Contreras and his teammates were upset with the MLB.
Just a few days after teammate Ben Zobrist complained about the MLB's uniform policy, Chicago Cubs catcher Willson Contreras was reportedly told by the league that he is prohibited from wearing his Venezuela arm sleeve, according to NBC Sports Chicago.
Contreras received a letter from the league office about the sleeve that depicted the flag of his home country.
Ben Zobrist faced similar issues and was banned from wearing all-black cleats. Although Contreras has yet to comment about the situation, Zobrist was clearly upset, posting an Instagram post directed toward MLB, calling for some leniency.

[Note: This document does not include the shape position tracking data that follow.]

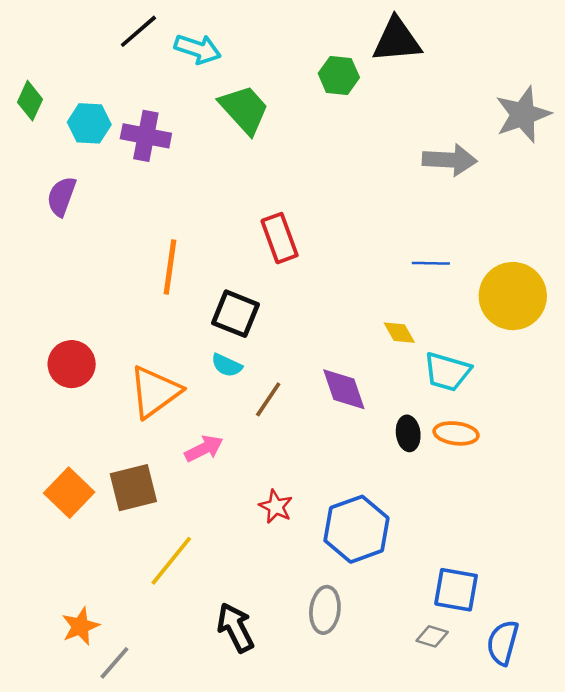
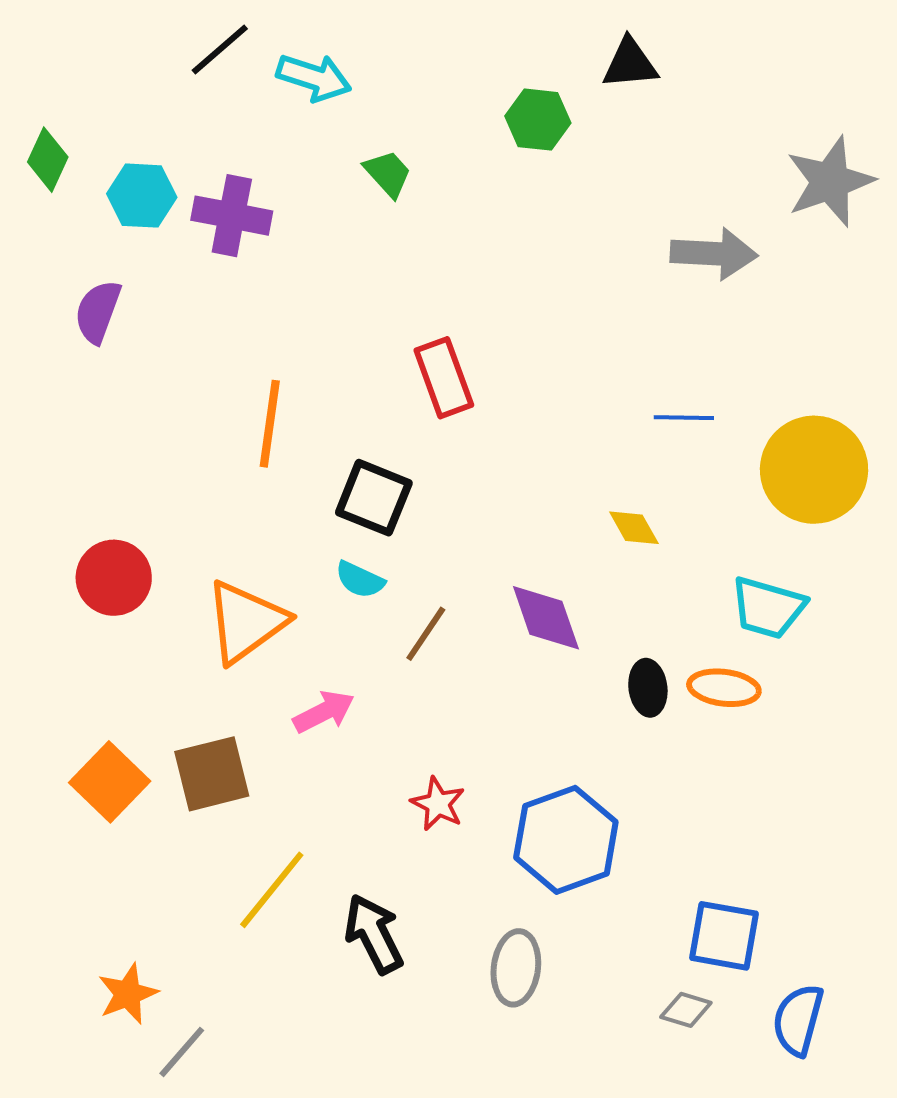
black triangle: (397, 40) -> (630, 64), size x0.7
green trapezoid: (244, 109) -> (388, 174), size x0.6
cyan trapezoid: (447, 372) -> (768, 608), moved
black arrow: (235, 628) -> (374, 934), moved

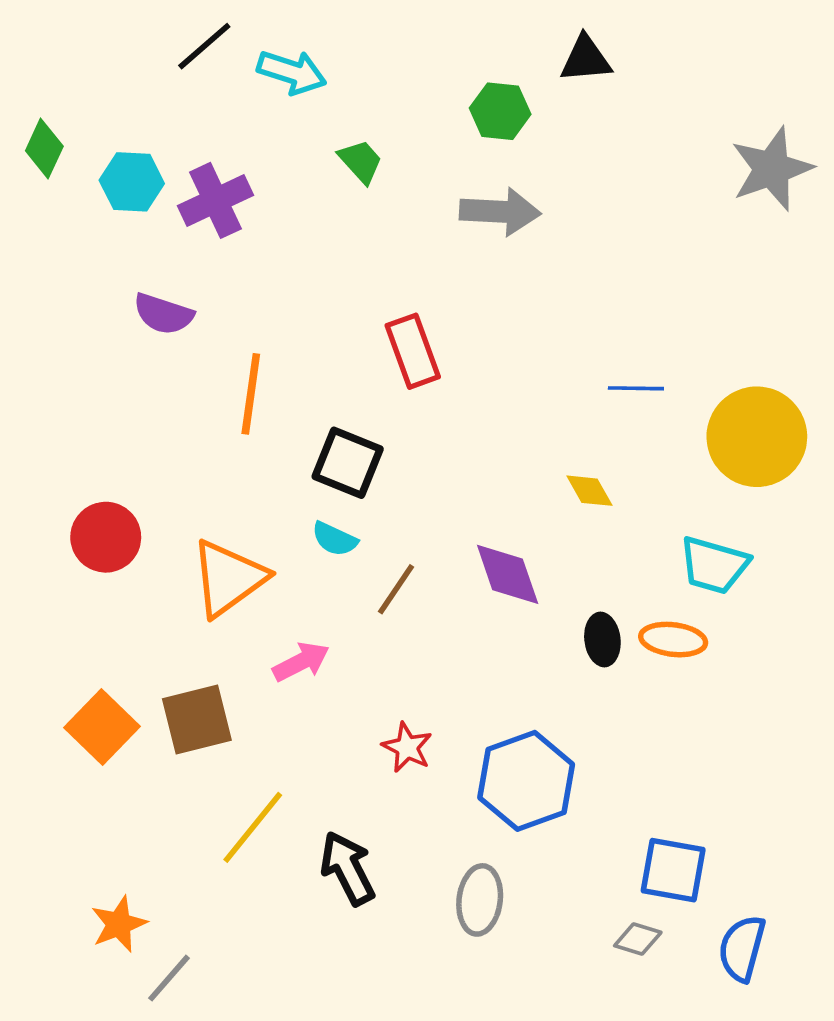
purple cross: (232, 216) -> (215, 200), turned -36
gray arrow: (714, 254) -> (500, 212), moved
purple semicircle: (98, 312) -> (163, 314), moved, turned -92

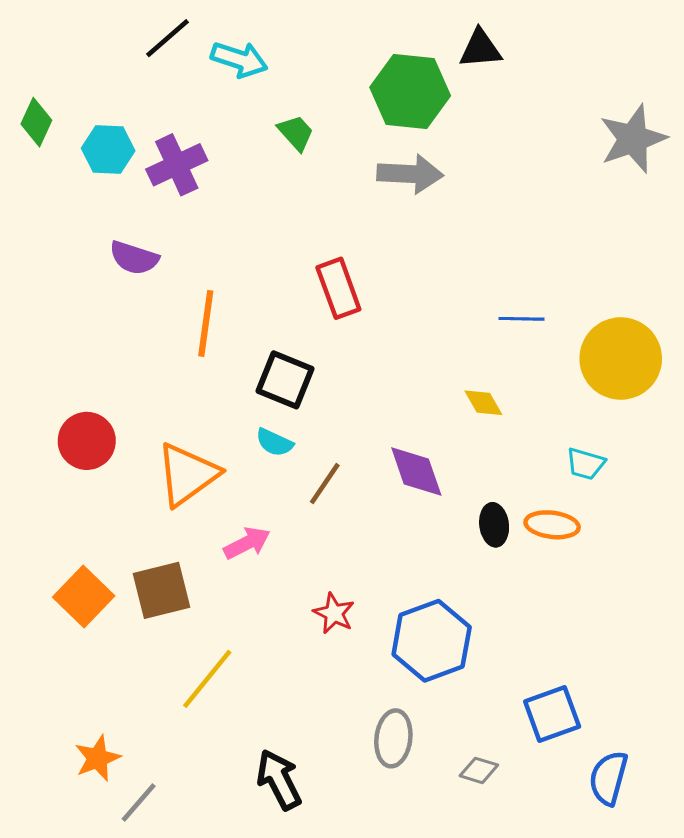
green hexagon: (500, 111) -> (410, 92), size x1.6
cyan trapezoid: (714, 565) -> (586, 464), size x0.7
black arrow: (348, 868) -> (279, 780), moved
blue square: (673, 870) -> (552, 714), turned -30
gray diamond: (638, 939) -> (479, 770), moved

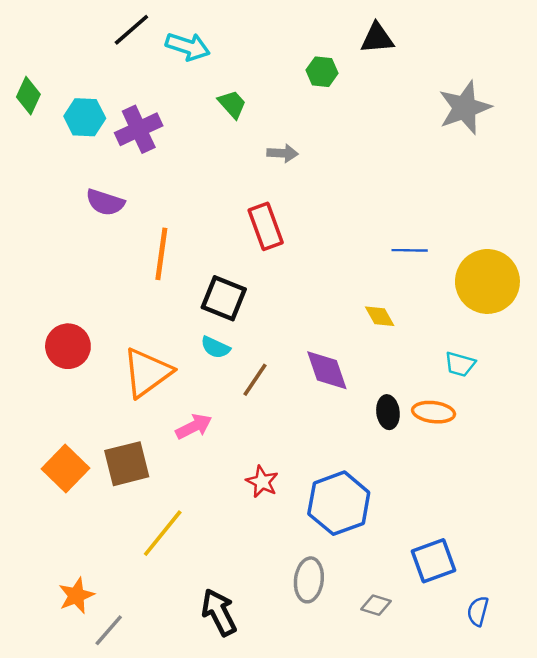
green hexagon: (410, 92) -> (322, 72), size x0.5
gray star: (633, 139) -> (465, 108), moved
gray arrow: (410, 174) -> (282, 153), moved, size x0.6
blue semicircle: (608, 778) -> (478, 611), size x0.7

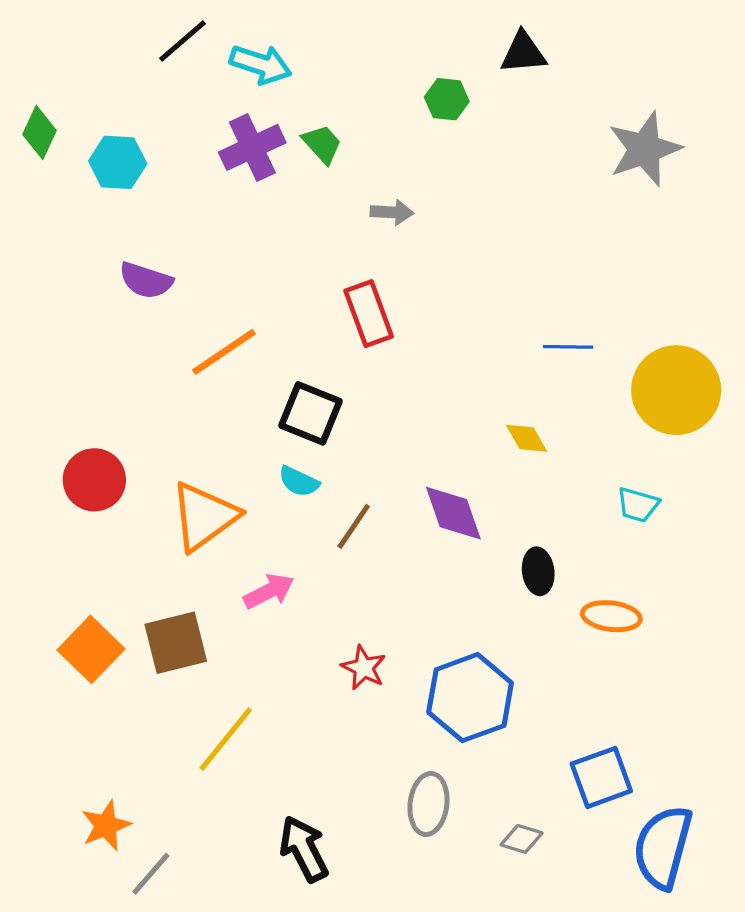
purple cross: (139, 129) -> (252, 147), moved
orange line: (161, 254) -> (224, 352), turned 48
orange ellipse: (434, 412) -> (611, 616), moved
blue semicircle: (478, 611) -> (663, 847), size x2.0

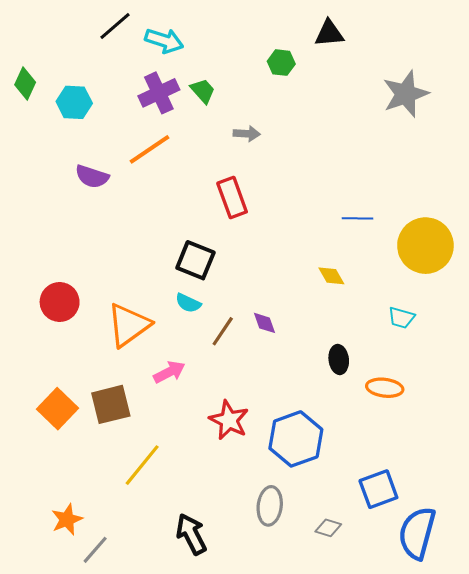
orange line: (224, 352) -> (149, 149), moved
purple diamond: (453, 513) -> (264, 323), moved, size x0.6
red star: (364, 668) -> (229, 420), size x1.4

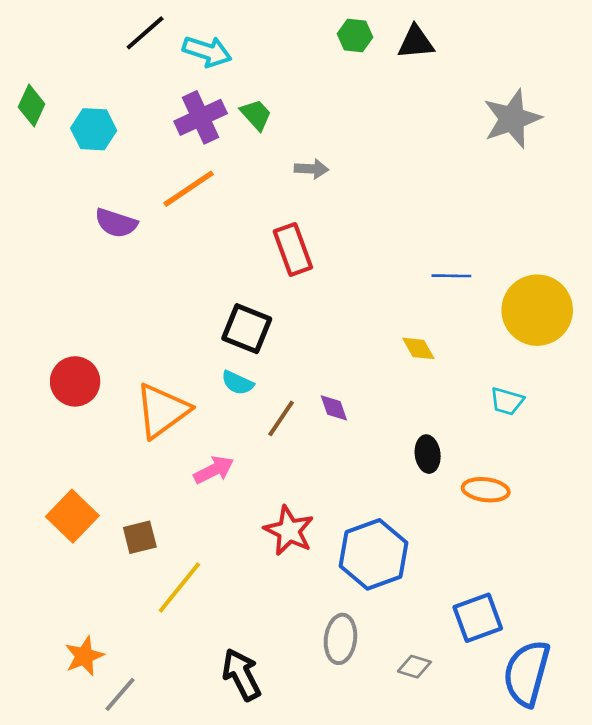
green hexagon: (281, 63) -> (355, 36), moved
brown square: (111, 404) -> (140, 537), moved, size x0.7

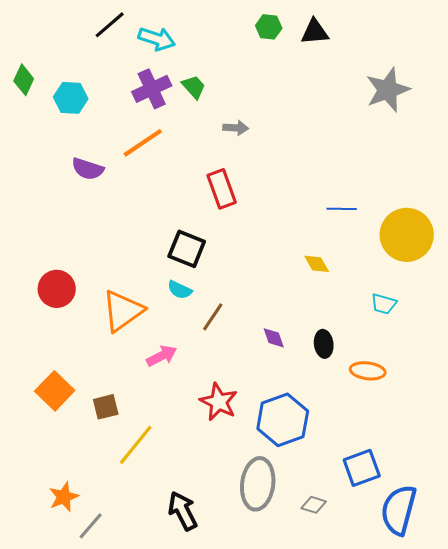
purple diamond: (334, 408) -> (274, 338), moved
gray ellipse: (340, 639) -> (258, 484), size x1.4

View this post on Instagram
Dear @mlb, I still like you but this is rediculous. For the last two years, I have worn black spikes exclusively at Wrigley Field for Day games to pay homage to the history of our great game, and now I am being told I will be fined and disciplined if I continue to wear them. When I was a kid, I was inspired by highlights of the greats such as Ernie Banks and Stan Musial in the 1950s-60s and was captured by the old uniforms and all black cleats with flaps. @newbalancebaseball made a kid’s dream come true by making some all black spikes with the special tongue as well as the “Benny the Jet” @pf_flyers cleats. I am curious as to why @mlb is spending time and money enforcing this now when they haven’t done it previously in the last year and beyond. I have heard nothing but compliments from fans that enjoy the “old school” look. Maybe there is some kid out there that will be inspired to look more into the history of the game by the “flexibility” that I prefer in the color of my shoes. Sincerely, Ben Zobrist
"I just heard nothing but positive stuff from fans and players," Zobrist said. "I think that's the direction the game needs to go — more freedom with expression in certain ways like that which are small compared to arm sleeves and other things."

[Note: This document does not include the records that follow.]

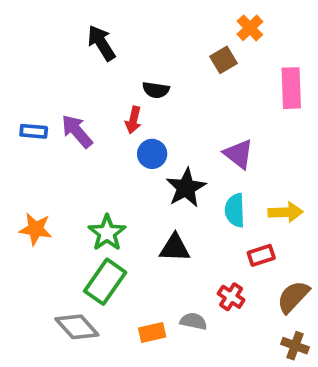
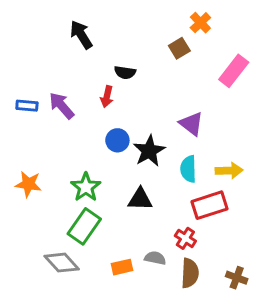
pink rectangle: (291, 88) -> (234, 71), turned 40
blue circle: (152, 154) -> (117, 140), moved
red rectangle: (261, 255) -> (209, 205), size x1.6
brown semicircle: (293, 297) -> (190, 273), moved, turned 140

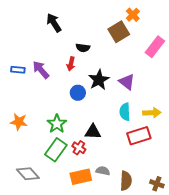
brown square: (179, 48) -> (119, 32), size x1.5
black star: (149, 151) -> (99, 80), moved
red cross: (185, 238) -> (79, 148), moved
gray diamond: (62, 263) -> (28, 174), moved
orange rectangle: (122, 267) -> (81, 177), size x1.5

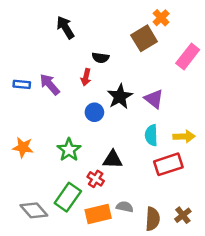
green rectangle: (56, 150) -> (68, 197), moved
brown cross: (157, 184) -> (183, 215), moved, turned 32

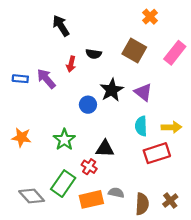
brown square: (144, 38) -> (134, 50), moved, turned -30
red arrow: (86, 77) -> (71, 64), moved

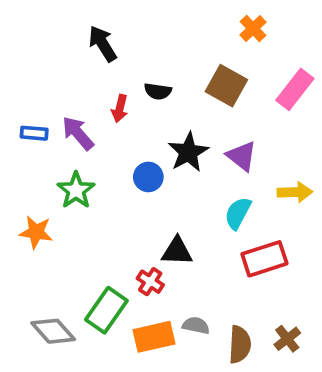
cyan semicircle: (141, 126) -> (238, 213), turned 30
yellow arrow: (171, 127) -> (295, 192), moved
green star: (64, 140) -> (76, 190), moved

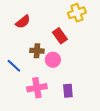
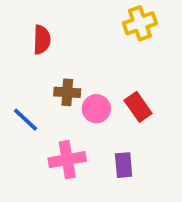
red semicircle: (23, 22) -> (42, 40), turned -49
red rectangle: (60, 36) -> (138, 107), moved

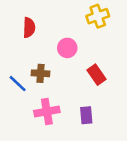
brown cross: (67, 92) -> (41, 73), moved
pink circle: (96, 109) -> (67, 48), moved

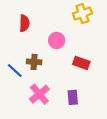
red rectangle: (96, 75) -> (81, 63), turned -35
pink cross: (47, 111) -> (39, 94), turned -30

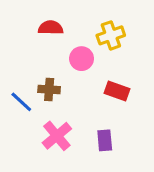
yellow cross: (82, 14) -> (111, 35), moved
red semicircle: (24, 23) -> (51, 28), moved, turned -91

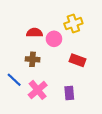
red semicircle: (51, 28) -> (35, 33), moved
blue line: (21, 102) -> (14, 80), moved

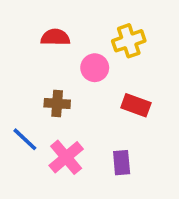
red semicircle: (35, 33) -> (55, 37), moved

The Cubs have supported their teammates.
"There's definitely something going on," reliever Steve Cishek said. "Last year, when we had all the nicknames and stuff like that [during Player's Weekend], guys wore whatever they wanted on their shoes and it turned out awesome. MLB gave us full reign to wear whatever we wanted, so they didn't really put any restrictions on us.
The league office has yet to comment on the players' frustration.